Aujourd'hui, un gros post, version mise à jour d'un article posté sur le forum e-Copter il y a déjà quelques temps.
Le but est de :
- présenter une approche simple et concrète de l'asservissement par l'exemple;
- aboutir à l'un des asservissements les plus connus : le PID;
- recouper la théorie avec un domaine qui nous touche particulièrement, les hélicoptères (grandeur ou radiocommandés), dans un prochain post.
Définition
Définition extraite de Wikipedia :
En sciences sociales, l'asservissement est la mise en servitude, en esclavage, en domination ou en aliénation.
En électronique / informatique, l'asservissement d'une valeur, c'est la façon de mettre en servitude cette valeur, de la plier à notre volonté.
C'est l'art et la manière d'obtenir le résultat souhaité en mettant en oeuvre les moyens à notre disposition.
Boucles ouvertes, boucles fermées
Prenons un exemple concret (que l'on va garder jusqu'à la fin de la démonstration) : vous roulez sur une route, et vous voulez suivre la ligne centrale.
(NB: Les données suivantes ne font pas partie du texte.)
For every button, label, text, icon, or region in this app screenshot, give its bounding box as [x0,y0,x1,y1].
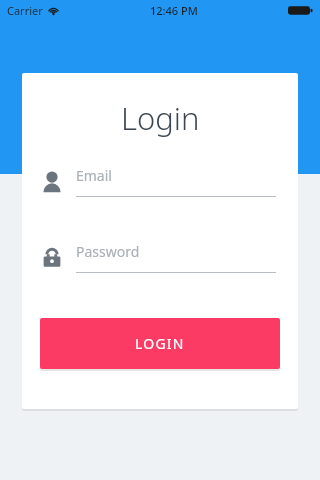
staticText: LOGIN [135,334,185,353]
button[interactable]: Email field [22,166,298,212]
button[interactable]: LOGIN [40,318,280,369]
staticText: 12:46 PM [150,3,198,18]
button[interactable]: Password field [22,242,298,288]
staticText: Email [76,166,112,185]
other: Password field [38,244,66,272]
other: Email field [38,168,66,196]
staticText: Login [121,97,200,139]
staticText: Carrier [7,3,43,18]
staticText: Password [76,242,140,261]
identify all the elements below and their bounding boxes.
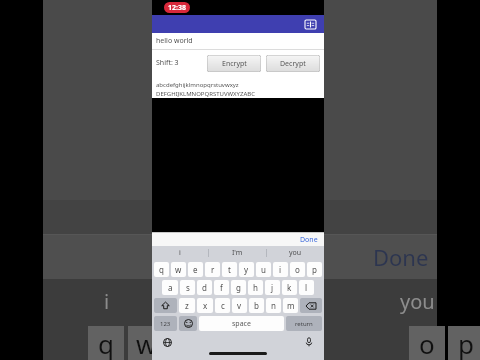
button[interactable]: a	[162, 280, 178, 295]
button[interactable]: f	[214, 280, 229, 295]
staticText: Encrypt	[222, 59, 247, 69]
button[interactable]: t	[222, 262, 237, 277]
button[interactable]: i	[152, 246, 208, 260]
button[interactable]: p	[307, 262, 322, 277]
staticText: e	[193, 264, 198, 275]
staticText: space	[232, 319, 251, 329]
button[interactable]: y	[239, 262, 254, 277]
staticText: d	[202, 282, 207, 293]
staticText: p	[458, 326, 474, 360]
button[interactable]: o	[290, 262, 305, 277]
staticText: you	[400, 288, 435, 315]
staticText: n	[271, 300, 276, 311]
staticText: w	[136, 326, 157, 360]
staticText: y	[244, 264, 249, 275]
button[interactable]: g	[231, 280, 246, 295]
button[interactable]: l	[299, 280, 314, 295]
staticText: w	[175, 264, 182, 275]
staticText: Done	[373, 242, 429, 272]
button[interactable]: Dictionary	[302, 16, 318, 32]
staticText: f	[220, 282, 223, 293]
button[interactable]: Change keyboard	[160, 335, 174, 349]
staticText: m	[287, 300, 295, 311]
button[interactable]: n	[266, 298, 281, 313]
staticText: o	[295, 264, 300, 275]
staticText: z	[185, 300, 189, 311]
button[interactable]: hello world	[152, 33, 324, 49]
staticText: v	[237, 300, 242, 311]
button[interactable]: d	[197, 280, 212, 295]
staticText: i	[104, 288, 110, 315]
staticText: Done	[300, 235, 318, 245]
staticText: t	[228, 264, 231, 275]
staticText: q	[98, 326, 114, 360]
button[interactable]: Done	[300, 235, 318, 245]
staticText: i	[179, 248, 181, 258]
staticText: u	[261, 264, 266, 275]
staticText: 12:38	[168, 3, 186, 13]
staticText: 123	[160, 320, 171, 328]
staticText: x	[203, 300, 208, 311]
button[interactable]: I'm	[209, 246, 266, 260]
staticText: I'm	[232, 248, 243, 258]
staticText: q	[159, 264, 164, 275]
button[interactable]: q	[154, 262, 169, 277]
button[interactable]: b	[249, 298, 264, 313]
button[interactable]: Encrypt	[207, 55, 261, 72]
staticText: c	[221, 300, 225, 311]
button[interactable]: e	[188, 262, 203, 277]
staticText: j	[271, 282, 274, 293]
staticText: i	[279, 264, 282, 275]
staticText: s	[186, 282, 190, 293]
button[interactable]: r	[205, 262, 220, 277]
staticText: DEFGHIJKLMNOPQRSTUVWXYZABC	[156, 90, 255, 98]
button[interactable]: Dictate	[302, 335, 316, 349]
button[interactable]: Decrypt	[266, 55, 320, 72]
staticText: r	[211, 264, 215, 275]
button[interactable]: 123	[154, 316, 177, 331]
button[interactable]: you	[267, 246, 324, 260]
staticText: o	[419, 326, 435, 360]
button[interactable]: h	[248, 280, 263, 295]
staticText: p	[312, 264, 317, 275]
staticText: abcdefghijklmnopqrstuvwxyz	[156, 81, 239, 89]
button[interactable]: Backspace	[300, 298, 322, 313]
staticText: b	[254, 300, 259, 311]
button[interactable]: Emoji	[179, 316, 197, 331]
button[interactable]: v	[232, 298, 247, 313]
button[interactable]: Shift	[154, 298, 177, 313]
button[interactable]: space	[199, 316, 284, 331]
button[interactable]: x	[197, 298, 213, 313]
staticText: l	[305, 282, 308, 293]
staticText: return	[295, 320, 313, 328]
button[interactable]: m	[283, 298, 298, 313]
staticText: a	[168, 282, 173, 293]
button[interactable]: j	[265, 280, 280, 295]
staticText: Decrypt	[280, 59, 306, 69]
staticText: k	[287, 282, 292, 293]
button[interactable]: s	[180, 280, 195, 295]
staticText: g	[236, 282, 241, 293]
staticText: h	[253, 282, 258, 293]
staticText: Shift: 3	[156, 58, 179, 68]
staticText: hello world	[156, 36, 193, 46]
button[interactable]: k	[282, 280, 297, 295]
button[interactable]: z	[179, 298, 195, 313]
button[interactable]: u	[256, 262, 271, 277]
staticText: you	[289, 248, 302, 258]
button[interactable]: return	[286, 316, 322, 331]
button[interactable]: c	[215, 298, 230, 313]
button[interactable]: w	[171, 262, 186, 277]
button[interactable]: i	[273, 262, 288, 277]
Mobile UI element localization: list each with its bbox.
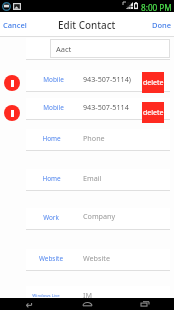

On va en fait essayer d'asservir la distance entre la voiture et la ligne centrale, pour la maintenir à zéro.
Bien sur cet exemple n'est qu'une vue de l'esprit, ne vous amusez pas à reproduire la suite dans la "vraie vie" !
Premier cas le plus simple, vous ne voyez pas ou vous allez (pare-brise sale, bandeau sur les yeux).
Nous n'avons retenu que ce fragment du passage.